PROBLEM STATEMENT → Retype the records below exactly as they stand, but with no images.

(Stored data entries)
•••••

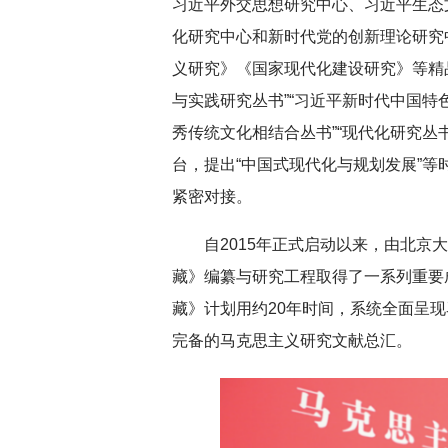
习近平外交思想研究中心、习近平生态
化研究中心和新时代党的创新理论研究
义研究》《国家现代化建设研究》等精
与实践研究丛书”“习近平新时代中国特色
秀传统文化相结合丛书”“现代化研究丛
台，提出“中国式现代化与规划发展”
紧密对接。
自2015年正式启动以来，由北
藏》编纂与研究工程取得了一系列重要成
藏》计划用约20年时间，系统全面呈
完备的马克思主义研究文献总汇。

•••••

OUTPUT OF THE TASK →
习近平外交思想研究中心、习近平生态
化研究中心和新时代党的创新理论研究
义研究》《国家现代化建设研究》等精
与实践研究丛书”“习近平新时代中国特色
秀传统文化相结合丛书”“现代化研究丛
台，提出“中国式现代化与规划发展”
紧密对接。
自2015年正式启动以来，由北
藏》编纂与研究工程取得了一系列重要成
藏》计划用约20年时间，系统全面呈
完备的马克思主义研究文献总汇。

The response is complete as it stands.